Top of DATA PROVIDED

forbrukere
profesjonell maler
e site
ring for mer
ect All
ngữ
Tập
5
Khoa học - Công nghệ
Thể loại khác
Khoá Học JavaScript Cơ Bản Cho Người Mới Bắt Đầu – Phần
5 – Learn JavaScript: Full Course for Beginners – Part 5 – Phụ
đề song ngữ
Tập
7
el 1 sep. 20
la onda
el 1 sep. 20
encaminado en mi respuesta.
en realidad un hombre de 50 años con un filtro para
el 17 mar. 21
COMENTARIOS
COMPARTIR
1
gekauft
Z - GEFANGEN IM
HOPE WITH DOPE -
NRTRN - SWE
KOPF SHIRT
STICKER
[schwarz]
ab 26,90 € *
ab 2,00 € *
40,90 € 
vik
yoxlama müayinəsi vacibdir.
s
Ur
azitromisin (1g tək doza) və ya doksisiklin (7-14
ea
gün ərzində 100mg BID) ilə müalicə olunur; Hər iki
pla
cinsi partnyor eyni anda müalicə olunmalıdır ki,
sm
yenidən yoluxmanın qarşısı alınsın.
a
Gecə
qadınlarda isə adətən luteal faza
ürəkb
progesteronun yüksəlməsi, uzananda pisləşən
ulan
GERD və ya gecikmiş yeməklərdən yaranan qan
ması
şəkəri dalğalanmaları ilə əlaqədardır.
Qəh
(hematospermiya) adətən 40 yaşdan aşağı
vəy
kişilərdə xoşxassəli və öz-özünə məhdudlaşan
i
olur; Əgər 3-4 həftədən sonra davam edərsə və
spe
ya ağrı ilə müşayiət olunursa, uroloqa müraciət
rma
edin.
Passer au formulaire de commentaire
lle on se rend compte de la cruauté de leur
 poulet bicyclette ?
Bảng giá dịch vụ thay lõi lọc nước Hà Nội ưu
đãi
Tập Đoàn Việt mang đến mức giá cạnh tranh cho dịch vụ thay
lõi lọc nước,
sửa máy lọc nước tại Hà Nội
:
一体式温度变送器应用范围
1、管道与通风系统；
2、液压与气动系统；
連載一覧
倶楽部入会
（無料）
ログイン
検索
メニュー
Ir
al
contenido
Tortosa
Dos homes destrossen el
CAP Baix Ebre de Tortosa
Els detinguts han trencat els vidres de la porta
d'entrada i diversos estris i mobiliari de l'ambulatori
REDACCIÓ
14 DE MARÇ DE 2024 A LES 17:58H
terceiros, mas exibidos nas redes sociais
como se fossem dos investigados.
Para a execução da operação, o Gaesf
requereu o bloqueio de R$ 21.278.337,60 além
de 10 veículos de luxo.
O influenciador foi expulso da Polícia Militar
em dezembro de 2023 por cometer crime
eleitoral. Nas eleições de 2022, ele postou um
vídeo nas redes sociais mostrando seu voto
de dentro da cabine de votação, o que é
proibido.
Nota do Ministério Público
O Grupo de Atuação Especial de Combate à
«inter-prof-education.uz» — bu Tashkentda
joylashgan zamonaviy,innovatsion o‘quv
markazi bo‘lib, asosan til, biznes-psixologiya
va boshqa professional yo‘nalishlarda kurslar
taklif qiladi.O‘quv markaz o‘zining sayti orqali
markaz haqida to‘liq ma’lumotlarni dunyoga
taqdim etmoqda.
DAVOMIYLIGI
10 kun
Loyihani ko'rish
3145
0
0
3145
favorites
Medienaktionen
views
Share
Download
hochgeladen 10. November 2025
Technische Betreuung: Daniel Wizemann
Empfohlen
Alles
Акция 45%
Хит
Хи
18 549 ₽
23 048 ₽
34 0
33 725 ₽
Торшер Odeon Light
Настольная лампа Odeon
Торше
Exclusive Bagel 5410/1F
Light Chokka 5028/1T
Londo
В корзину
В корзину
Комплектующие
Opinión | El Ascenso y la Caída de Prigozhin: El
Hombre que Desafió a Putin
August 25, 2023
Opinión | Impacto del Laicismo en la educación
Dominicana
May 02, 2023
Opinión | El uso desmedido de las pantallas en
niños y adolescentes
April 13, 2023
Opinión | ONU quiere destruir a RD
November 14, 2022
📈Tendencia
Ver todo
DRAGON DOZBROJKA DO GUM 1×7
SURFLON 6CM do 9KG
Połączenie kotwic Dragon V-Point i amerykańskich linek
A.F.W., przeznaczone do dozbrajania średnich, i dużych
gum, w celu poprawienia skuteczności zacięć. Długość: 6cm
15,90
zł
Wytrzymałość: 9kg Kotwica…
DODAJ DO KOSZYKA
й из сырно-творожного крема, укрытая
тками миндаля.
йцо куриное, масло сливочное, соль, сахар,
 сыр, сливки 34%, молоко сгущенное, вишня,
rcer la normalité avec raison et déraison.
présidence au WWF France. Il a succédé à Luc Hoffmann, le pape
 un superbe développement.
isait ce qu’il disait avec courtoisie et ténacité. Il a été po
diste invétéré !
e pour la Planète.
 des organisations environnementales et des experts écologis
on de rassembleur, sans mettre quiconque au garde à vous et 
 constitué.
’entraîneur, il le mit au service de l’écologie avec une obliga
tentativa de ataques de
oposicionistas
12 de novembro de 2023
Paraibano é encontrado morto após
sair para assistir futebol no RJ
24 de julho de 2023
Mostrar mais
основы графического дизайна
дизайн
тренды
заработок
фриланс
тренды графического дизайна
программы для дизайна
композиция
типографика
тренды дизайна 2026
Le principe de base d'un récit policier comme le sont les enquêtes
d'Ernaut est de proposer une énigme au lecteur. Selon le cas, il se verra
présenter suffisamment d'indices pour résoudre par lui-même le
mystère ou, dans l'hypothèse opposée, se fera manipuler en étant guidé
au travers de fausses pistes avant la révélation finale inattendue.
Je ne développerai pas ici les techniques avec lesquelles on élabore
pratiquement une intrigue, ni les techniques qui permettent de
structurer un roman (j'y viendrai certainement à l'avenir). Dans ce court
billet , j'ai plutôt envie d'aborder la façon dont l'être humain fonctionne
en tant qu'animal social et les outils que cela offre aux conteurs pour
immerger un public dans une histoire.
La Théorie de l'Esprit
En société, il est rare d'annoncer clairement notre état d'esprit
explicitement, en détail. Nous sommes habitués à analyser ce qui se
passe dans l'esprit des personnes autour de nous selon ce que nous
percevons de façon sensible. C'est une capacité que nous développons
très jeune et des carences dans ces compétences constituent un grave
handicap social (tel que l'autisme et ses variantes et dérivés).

Bottom of DATA PROVIDED

[YOUR GOAL]:
Go through the records above and copy each one exactly.

[WRITTEN ANSWER]:
forbrukere
profesjonell maler
e site
ring for mer
ect All
ngữ
Tập
5
Khoa học - Công nghệ
Thể loại khác
Khoá Học JavaScript Cơ Bản Cho Người Mới Bắt Đầu – Phần
5 – Learn JavaScript: Full Course for Beginners – Part 5 – Phụ
đề song ngữ
Tập
7
el 1 sep. 20
la onda
el 1 sep. 20
encaminado en mi respuesta.
en realidad un hombre de 50 años con un filtro para
el 17 mar. 21
COMENTARIOS
COMPARTIR
1
gekauft
Z - GEFANGEN IM
HOPE WITH DOPE -
NRTRN - SWE
KOPF SHIRT
STICKER
[schwarz]
ab 26,90 € *
ab 2,00 € *
40,90 € 
vik
yoxlama müayinəsi vacibdir.
s
Ur
azitromisin (1g tək doza) və ya doksisiklin (7-14
ea
gün ərzində 100mg BID) ilə müalicə olunur; Hər iki
pla
cinsi partnyor eyni anda müalicə olunmalıdır ki,
sm
yenidən yoluxmanın qarşısı alınsın.
a
Gecə
qadınlarda isə adətən luteal faza
ürəkb
progesteronun yüksəlməsi, uzananda pisləşən
ulan
GERD və ya gecikmiş yeməklərdən yaranan qan
ması
şəkəri dalğalanmaları ilə əlaqədardır.
Qəh
(hematospermiya) adətən 40 yaşdan aşağı
vəy
kişilərdə xoşxassəli və öz-özünə məhdudlaşan
i
olur; Əgər 3-4 həftədən sonra davam edərsə və
spe
ya ağrı ilə müşayiət olunursa, uroloqa müraciət
rma
edin.
Passer au formulaire de commentaire
lle on se rend compte de la cruauté de leur
 poulet bicyclette ?
Bảng giá dịch vụ thay lõi lọc nước Hà Nội ưu
đãi
Tập Đoàn Việt mang đến mức giá cạnh tranh cho dịch vụ thay
lõi lọc nước,
sửa máy lọc nước tại Hà Nội
:
一体式温度变送器应用范围
1、管道与通风系统；
2、液压与气动系统；
連載一覧
倶楽部入会
（無料）
ログイン
検索
メニュー
Ir
al
contenido
Tortosa
Dos homes destrossen el
CAP Baix Ebre de Tortosa
Els detinguts han trencat els vidres de la porta
d'entrada i diversos estris i mobiliari de l'ambulatori
REDACCIÓ
14 DE MARÇ DE 2024 A LES 17:58H
terceiros, mas exibidos nas redes sociais
como se fossem dos investigados.
Para a execução da operação, o Gaesf
requereu o bloqueio de R$ 21.278.337,60 além
de 10 veículos de luxo.
O influenciador foi expulso da Polícia Militar
em dezembro de 2023 por cometer crime
eleitoral. Nas eleições de 2022, ele postou um
vídeo nas redes sociais mostrando seu voto
de dentro da cabine de votação, o que é
proibido.
Nota do Ministério Público
O Grupo de Atuação Especial de Combate à
«inter-prof-education.uz» — bu Tashkentda
joylashgan zamonaviy,innovatsion o‘quv
markazi bo‘lib, asosan til, biznes-psixologiya
va boshqa professional yo‘nalishlarda kurslar
taklif qiladi.O‘quv markaz o‘zining sayti orqali
markaz haqida to‘liq ma’lumotlarni dunyoga
taqdim etmoqda.
DAVOMIYLIGI
10 kun
Loyihani ko'rish
3145
0
0
3145
favorites
Medienaktionen
views
Share
Download
hochgeladen 10. November 2025
Technische Betreuung: Daniel Wizemann
Empfohlen
Alles
Акция 45%
Хит
Хи
18 549 ₽
23 048 ₽
34 0
33 725 ₽
Торшер Odeon Light
Настольная лампа Odeon
Торше
Exclusive Bagel 5410/1F
Light Chokka 5028/1T
Londo
В корзину
В корзину
Комплектующие
Opinión | El Ascenso y la Caída de Prigozhin: El
Hombre que Desafió a Putin
August 25, 2023
Opinión | Impacto del Laicismo en la educación
Dominicana
May 02, 2023
Opinión | El uso desmedido de las pantallas en
niños y adolescentes
April 13, 2023
Opinión | ONU quiere destruir a RD
November 14, 2022
📈Tendencia
Ver todo
DRAGON DOZBROJKA DO GUM 1×7
SURFLON 6CM do 9KG
Połączenie kotwic Dragon V-Point i amerykańskich linek
A.F.W., przeznaczone do dozbrajania średnich, i dużych
gum, w celu poprawienia skuteczności zacięć. Długość: 6cm
15,90
zł
Wytrzymałość: 9kg Kotwica…
DODAJ DO KOSZYKA
й из сырно-творожного крема, укрытая
тками миндаля.
йцо куриное, масло сливочное, соль, сахар,
 сыр, сливки 34%, молоко сгущенное, вишня,
rcer la normalité avec raison et déraison.
présidence au WWF France. Il a succédé à Luc Hoffmann, le pape
 un superbe développement.
isait ce qu’il disait avec courtoisie et ténacité. Il a été po
diste invétéré !
e pour la Planète.
 des organisations environnementales et des experts écologis
on de rassembleur, sans mettre quiconque au garde à vous et 
 constitué.
’entraîneur, il le mit au service de l’écologie avec une obliga
tentativa de ataques de
oposicionistas
12 de novembro de 2023
Paraibano é encontrado morto após
sair para assistir futebol no RJ
24 de julho de 2023
Mostrar mais
основы графического дизайна
дизайн
тренды
заработок
фриланс
тренды графического дизайна
программы для дизайна
композиция
типографика
тренды дизайна 2026
Le principe de base d'un récit policier comme le sont les enquêtes
d'Ernaut est de proposer une énigme au lecteur. Selon le cas, il se verra
présenter suffisamment d'indices pour résoudre par lui-même le
mystère ou, dans l'hypothèse opposée, se fera manipuler en étant guidé
au travers de fausses pistes avant la révélation finale inattendue.
Je ne développerai pas ici les techniques avec lesquelles on élabore
pratiquement une intrigue, ni les techniques qui permettent de
structurer un roman (j'y viendrai certainement à l'avenir). Dans ce court
billet , j'ai plutôt envie d'aborder la façon dont l'être humain fonctionne
en tant qu'animal social et les outils que cela offre aux conteurs pour
immerger un public dans une histoire.
La Théorie de l'Esprit
En société, il est rare d'annoncer clairement notre état d'esprit
explicitement, en détail. Nous sommes habitués à analyser ce qui se
passe dans l'esprit des personnes autour de nous selon ce que nous
percevons de façon sensible. C'est une capacité que nous développons
très jeune et des carences dans ces compétences constituent un grave
handicap social (tel que l'autisme et ses variantes et dérivés).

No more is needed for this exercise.